Os ministros acompanharam integralmente o voto do relator, Alexandre de Moraes, que considerou ilícitas as provas produzidas em uma audiência na qual Mariana Ferrer relatou ter sido alvo de humilhações, ironias e insinuações por parte da defesa do empresário, sem intervenção do juiz ou do Ministério Público.
STF considera que audiência violou direitos da vítima
Segundo o entendimento da Corte, a forma como a audiência foi conduzida comprometeu o direito da influenciadora de prestar depoimento em um ambiente de respeito e proteção.
Para Alexandre de Moraes, em casos de crimes sexuais, o relato da vítima possui relevância especial. O ministro afirmou que o depoimento de Mariana Ferrer foi prejudicado pelas constantes interrupções e pelos constrangimentos sofridos durante a audiência.
Com isso, o STF concluiu que a sentença de absolvição e a decisão posterior do Tribunal de Justiça de Santa Catarina foram baseadas em provas consideradas inválidas. Por esse motivo, ambas foram anuladas.
Processo voltará à primeira instância
Com a decisão, o caso retornará à fase de instrução na Justiça de Santa Catarina. Um novo juiz e um novo representante do Ministério Público serão responsáveis pela condução do processo.
A decisão não representa uma condenação de André de Camargo Aranha, mas determina que o caso seja reavaliado a partir de uma nova análise das provas e dos depoimentos.
O empresário foi acusado por Mariana Ferrer de tê-la dopado e estuprado em 2018, em uma casa noturna em Jurerê Internacional, em Florianópolis.

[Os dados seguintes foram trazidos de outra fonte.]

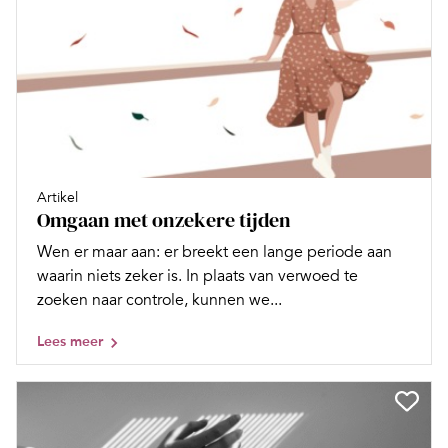
Artikel
Omgaan met onzekere tijden
Wen er maar aan: er breekt een lange periode aan
waarin niets zeker is. In plaats van verwoed te
zoeken naar controle, kunnen we...
Lees meer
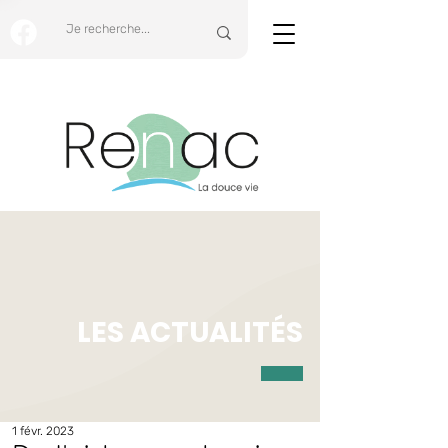
LES ACTUALITÉS
1 févr. 2023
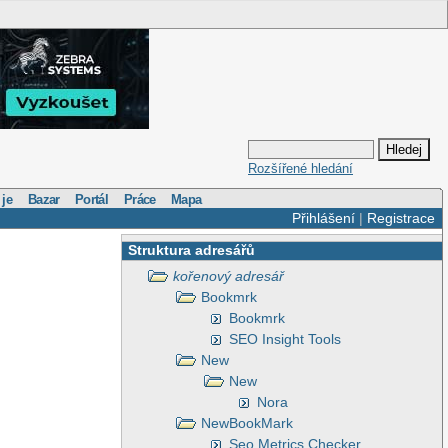
Rozšířené hledání
 je
Bazar
Portál
Práce
Mapa
Přihlášení
|
Registrace
Struktura adresářů
kořenový adresář
Bookmrk
Bookmrk
SEO Insight Tools
New
New
Nora
NewBookMark
Seo Metrics Checker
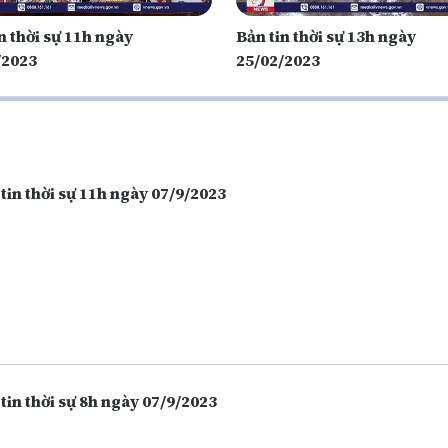
n thời sự 11h ngày
Bản tin thời sự 13h ngày
/2023
25/02/2023
tin thời sự 11h ngày 07/9/2023
tin thời sự 8h ngày 07/9/2023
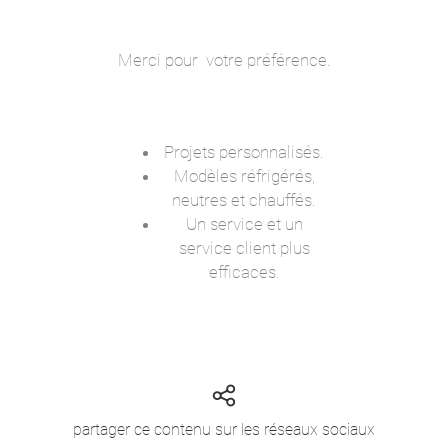
Merci pour votre préférence.
Projets personnalisés.
Modèles réfrigérés,
neutres et chauffés.
Un service et un
service client plus
efficaces.
partager ce contenu sur les réseaux sociaux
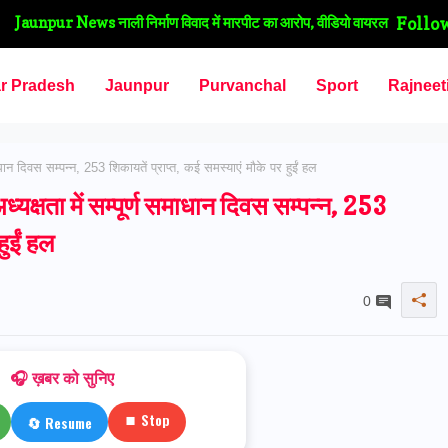
Jaunpur News सीएमओ के औचक निरीक्षण में खुली स्वास्थ्य विभाग की
Follo
पोल, दो पीएचसी पर कई कर्मचारी मिले अनुपस्थित
ar Pradesh
Jaunpur
Purvanchal
Sport
Rajneet
 दिवस सम्पन्न, 253 शिकायतें प्राप्त, कई समस्याएं मौके पर हुईं हल
षता में सम्पूर्ण समाधान दिवस सम्पन्न, 253
हुईं हल
0
🎧 ख़बर को सुनिए
⏹ Stop
🔄 Resume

Em primeira instância, ele foi absolvido sob o entendimento de que não havia provas suficientes para a condenação.
Tese terá validade para todo o país
Além de analisar o caso específico, o STF estabeleceu uma tese de repercussão geral que deverá orientar processos semelhantes em todo o Brasil.
A Corte definiu que são nulas as provas obtidas em processos sobre crimes sexuais quando houver desrespeito à dignidade, à honra, à intimidade ou à integridade psicológica da vítima, seja por ação ou omissão dos envolvidos na condução do processo.
Os ministros também determinaram que audiências de instrução em casos de crimes sexuais poderão ser gravadas e anexadas aos autos, desde que haja concordância da vítima e preservação do sigilo.
Defesa de Mariana apontou humilhações durante audiência
No recurso apresentado ao STF, a defesa de Mariana Ferrer sustentou que a influenciadora foi submetida a comentários ofensivos e teve fotografias pessoais e profissionais exibidas durante a audiência original.
Segundo os advogados, a vítima também foi alvo de insinuações de que estaria utilizando o caso para ganhar notoriedade nas redes sociais. A defesa argumentou que as manifestações ultrapassaram os limites do direito de defesa e violaram a dignidade da influenciadora.
Vítimas de violência sexual podem buscar atendimento em delegacias especializadas, unidades de saúde e por meio do Ligue 180, canal nacional de atendimento à mulher.